Le développement très rapide des technologies de l’information, le caractère intuitif de leur usage, leurs capacités de traitement et de communication, permettent d’imaginer des applications très simples sur le plan de la mise en œuvre par les personnes elles-mêmes ou par leur entourage immédiat, professionnel ou non.

De plus, l’apparition des jeux sérieux, ayant à la fois un aspect ludique, motivant, et une vraie valeur de formation, d’évaluation ou d’entraînement, est un atout supplémentaire pour la création d’outils non stigmatisants d’évaluation de la fragilité et de suivi des progrès liés à une prescription.

Enfin, les objets usuels du domicile sont de plus en plus communicants, du plus simple (la brosse à dents ou le pèse-personne), au plus complexe (la « Smart TV »), en passant bien évidemment entre autres par le Smartphone présent dans la plupart des foyers. Tous ces objets, au-delà de leur vocation première, ont la capacité à fournir de l’information relative à la personne dans son environnement habituel (perte de poids, activité physique, mobilité, usage de l’électroménager, etc.), ou à lui permettre de réagir à des situations de fragilisation (lien social grâce à la télévision connectée, reprise d’activité physique, meilleure nutrition…).

Pour la plupart, ces technologies n’ont cependant de sens que si elles sont intégrées dans des solutions plus globales impliquant généralement des acteurs multiples. De plus, elles peuvent montrer des performances techniques exceptionnelles mais être rejetées dans un cadre d’usage. Deux outils sont alors particulièrement bien adaptés pour mener une innovation au succès : la conception participative et l’évaluation multicritères par l’usage.

Jacques Duchêne

Biographie du conférencier

Jacques Duchêne est diplômé de l’École supérieure d’électricité et docteur ès sciences.

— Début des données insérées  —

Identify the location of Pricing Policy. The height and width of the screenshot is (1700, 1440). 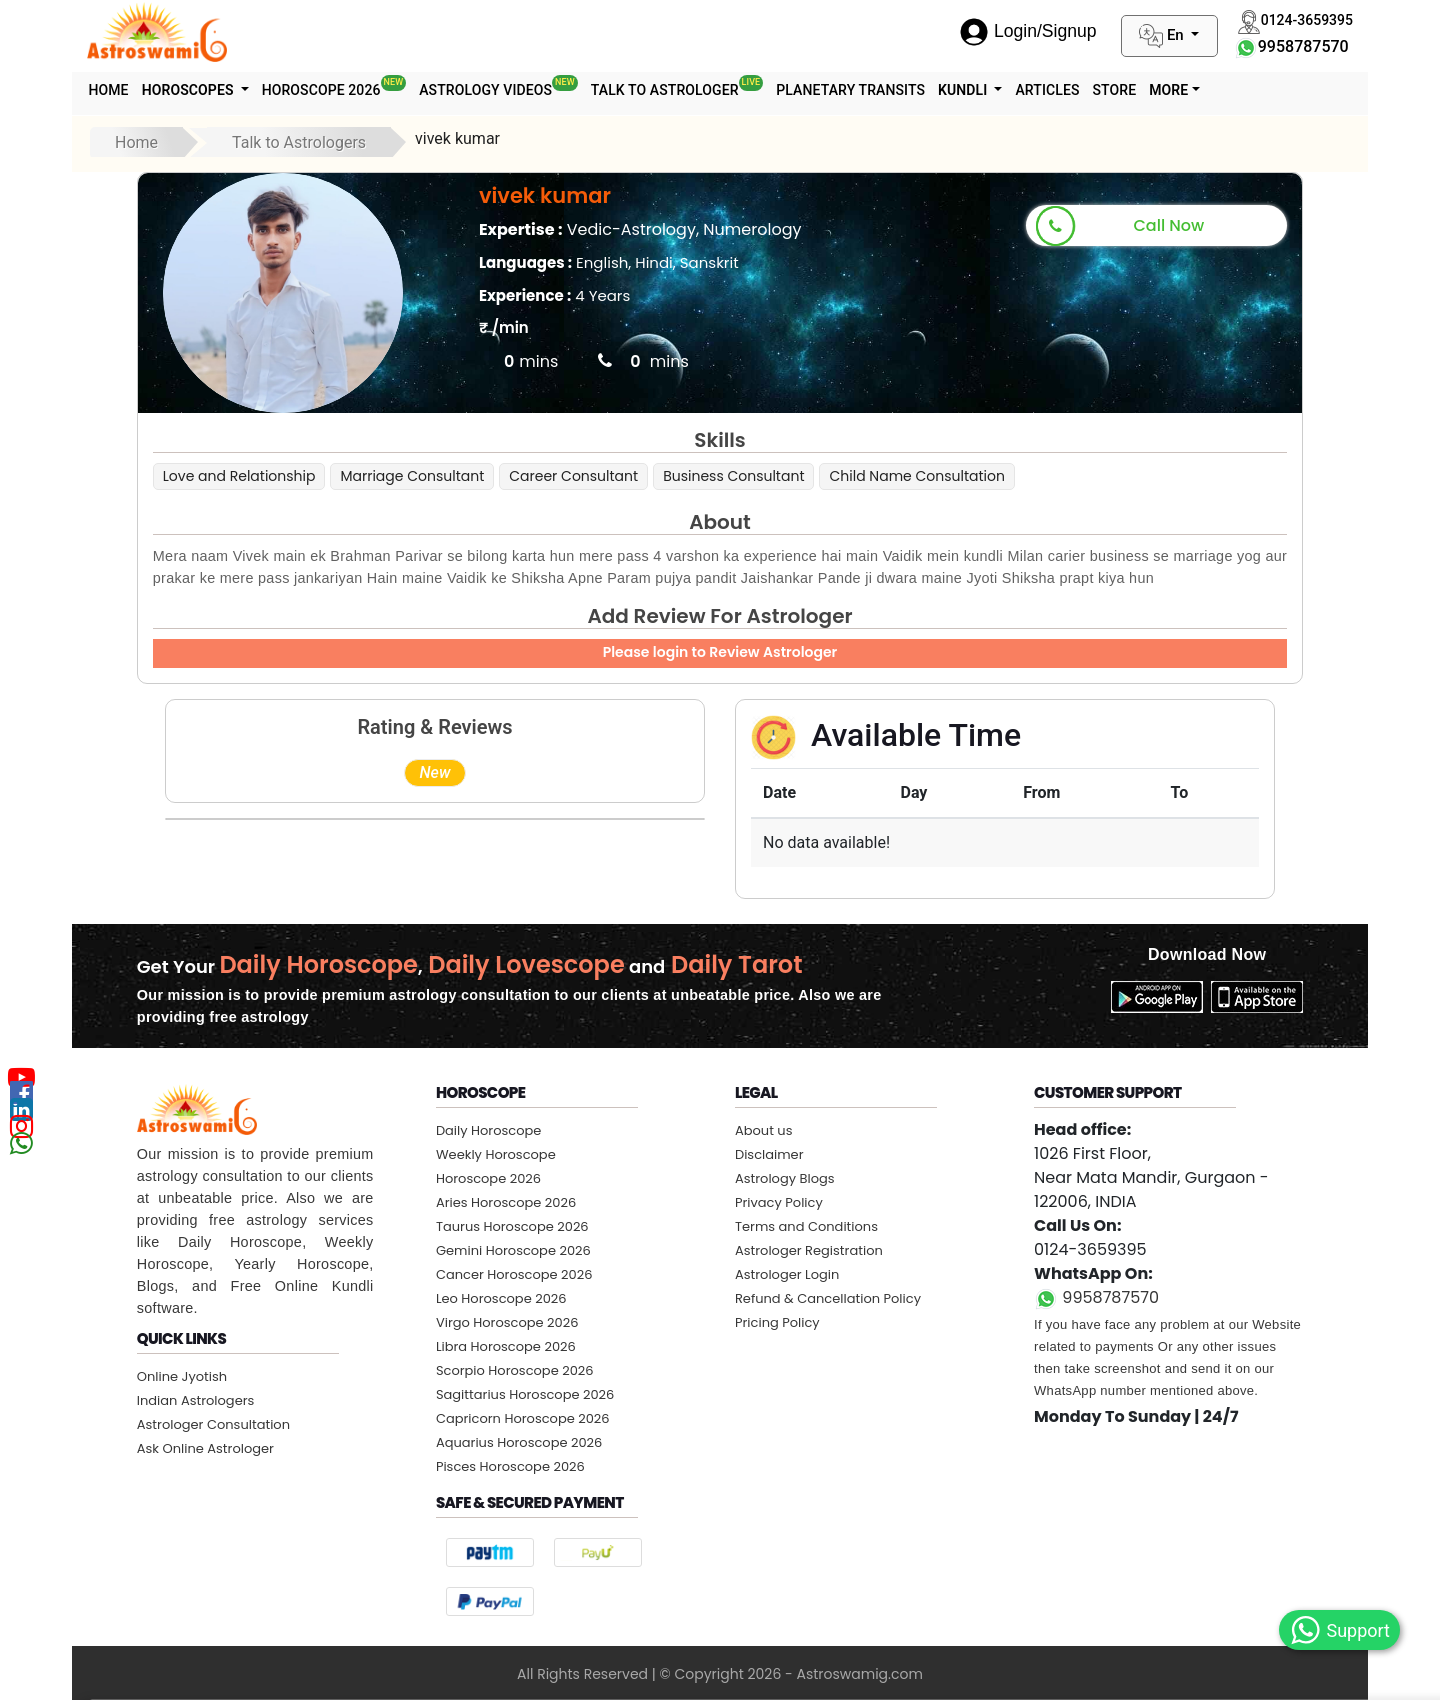
(777, 1322).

Il a d’abord été enseignant-chercheur à l’Université de technologie de Compiègne, où il a assuré la direction de la filière de formation en génie biomédical. Il a ensuite fait partie de l’équipe de création de l’Université de technologie de Troyes, sous la direction de Paul Gaillard.

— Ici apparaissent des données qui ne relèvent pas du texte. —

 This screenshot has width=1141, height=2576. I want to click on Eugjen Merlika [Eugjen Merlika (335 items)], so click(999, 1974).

Dans ce cadre, il a mis en place et assuré la direction d’un département d’enseignement en génie des systèmes d’information. Il a également mis en place et dirigé, d’une part, l’école doctorale de l’UTT et, d’autre part, l’Institut Charles Delaunay qui regroupe l’ensemble des activités de recherche de l’établissement.

Après avoir été orientées vers le traitement des signaux et l’analyse des données physiologiques, ses activités de recherche sont aujourd’hui essentiellement tournées vers les solutions d’accompagnement de l’autonomie des personnes âgées.

Entre autres fonctions, il a été chargé de mission au ministère de l’enseignement supérieur et de la recherche (DGRI), en charge des technologies pour la santé et l’autonomie, puis conseiller scientifique à l’Institut « Technologies pour la santé ».

Co-fondateur en 2008, avec le docteur Philippe Dejardin, de l’association MADoPA (Centre expert pour le Maintien en Autonomie à Domicile des Personnes Âgées, aujourd’hui Centre Expert National de France Silver Eco), il a été à l’initiative de la création à l’UTT du Living Lab ActivAgeing en 2013, puis tout récemment de la chaire SilverTech, dont il est actuellement le titulaire.